* **Problem to work on**:
Could you reproduce all the entries under this sentence exactly, leaving the images aside?

Exercise data START

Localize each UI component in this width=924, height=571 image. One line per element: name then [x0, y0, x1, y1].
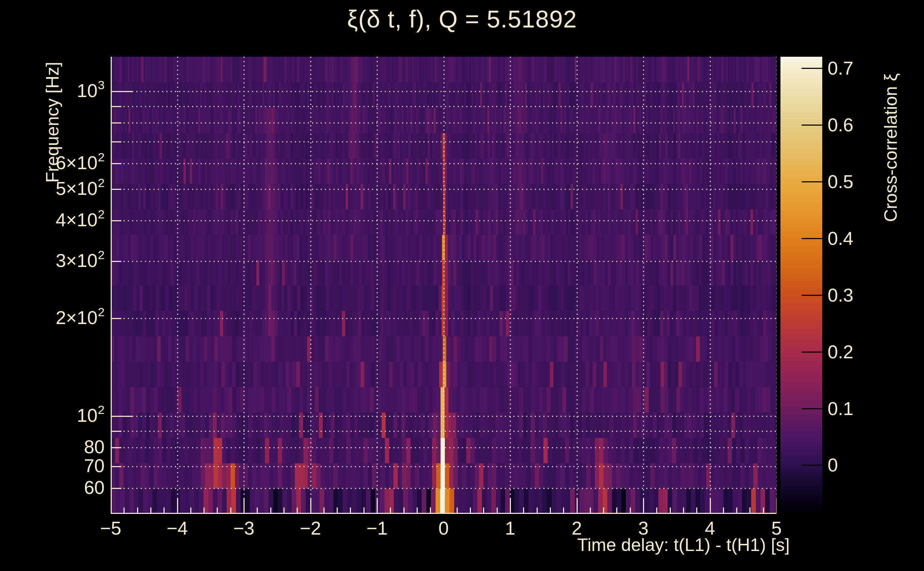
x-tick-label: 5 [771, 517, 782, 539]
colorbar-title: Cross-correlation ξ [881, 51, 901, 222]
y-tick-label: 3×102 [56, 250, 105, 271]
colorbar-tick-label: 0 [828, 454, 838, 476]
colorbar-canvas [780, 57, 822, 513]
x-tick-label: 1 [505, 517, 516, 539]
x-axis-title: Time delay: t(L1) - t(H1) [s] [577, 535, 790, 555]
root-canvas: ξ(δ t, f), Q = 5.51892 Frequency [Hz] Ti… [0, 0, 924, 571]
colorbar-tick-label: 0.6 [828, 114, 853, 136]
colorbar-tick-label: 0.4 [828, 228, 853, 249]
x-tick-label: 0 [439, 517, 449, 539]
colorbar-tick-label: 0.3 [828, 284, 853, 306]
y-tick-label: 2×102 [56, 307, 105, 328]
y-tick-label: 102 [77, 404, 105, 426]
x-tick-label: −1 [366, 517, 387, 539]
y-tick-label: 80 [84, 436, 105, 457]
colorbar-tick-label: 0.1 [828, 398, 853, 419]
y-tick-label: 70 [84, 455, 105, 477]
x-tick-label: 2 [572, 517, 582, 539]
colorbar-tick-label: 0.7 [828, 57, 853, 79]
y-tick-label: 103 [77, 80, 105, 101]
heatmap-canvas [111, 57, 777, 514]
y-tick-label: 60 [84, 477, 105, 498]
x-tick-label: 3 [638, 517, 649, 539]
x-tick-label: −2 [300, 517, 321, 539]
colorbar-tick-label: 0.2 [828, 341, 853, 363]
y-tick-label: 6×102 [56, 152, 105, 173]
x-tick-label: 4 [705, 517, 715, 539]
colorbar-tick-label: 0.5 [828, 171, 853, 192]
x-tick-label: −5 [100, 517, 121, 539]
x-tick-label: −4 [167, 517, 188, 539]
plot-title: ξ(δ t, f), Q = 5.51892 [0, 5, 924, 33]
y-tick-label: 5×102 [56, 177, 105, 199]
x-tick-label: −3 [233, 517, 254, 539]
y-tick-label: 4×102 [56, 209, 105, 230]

Exercise data END

* **Result for this exercise**:
Localize each UI component in this width=924, height=571 image. One line per element: name then [x0, y0, x1, y1].
x-tick-label: 5 [771, 517, 782, 539]
colorbar-title: Cross-correlation ξ [881, 51, 901, 222]
y-tick-label: 3×102 [56, 250, 105, 271]
colorbar-tick-label: 0 [828, 454, 838, 476]
colorbar-canvas [780, 57, 822, 513]
x-tick-label: 1 [505, 517, 516, 539]
x-axis-title: Time delay: t(L1) - t(H1) [s] [577, 535, 790, 555]
root-canvas: ξ(δ t, f), Q = 5.51892 Frequency [Hz] Ti… [0, 0, 924, 571]
colorbar-tick-label: 0.6 [828, 114, 853, 136]
colorbar-tick-label: 0.4 [828, 228, 853, 249]
x-tick-label: 0 [439, 517, 449, 539]
colorbar-tick-label: 0.3 [828, 284, 853, 306]
y-tick-label: 2×102 [56, 307, 105, 328]
y-tick-label: 102 [77, 404, 105, 426]
x-tick-label: −1 [366, 517, 387, 539]
y-tick-label: 80 [84, 436, 105, 457]
colorbar-tick-label: 0.1 [828, 398, 853, 419]
y-tick-label: 70 [84, 455, 105, 477]
x-tick-label: 2 [572, 517, 582, 539]
colorbar-tick-label: 0.7 [828, 57, 853, 79]
y-tick-label: 103 [77, 80, 105, 101]
heatmap-canvas [111, 57, 777, 514]
y-tick-label: 60 [84, 477, 105, 498]
x-tick-label: 3 [638, 517, 649, 539]
x-tick-label: −2 [300, 517, 321, 539]
colorbar-tick-label: 0.2 [828, 341, 853, 363]
y-tick-label: 6×102 [56, 152, 105, 173]
x-tick-label: 4 [705, 517, 715, 539]
colorbar-tick-label: 0.5 [828, 171, 853, 192]
x-tick-label: −5 [100, 517, 121, 539]
x-tick-label: −4 [167, 517, 188, 539]
plot-title: ξ(δ t, f), Q = 5.51892 [0, 5, 924, 33]
y-tick-label: 5×102 [56, 177, 105, 199]
x-tick-label: −3 [233, 517, 254, 539]
y-tick-label: 4×102 [56, 209, 105, 230]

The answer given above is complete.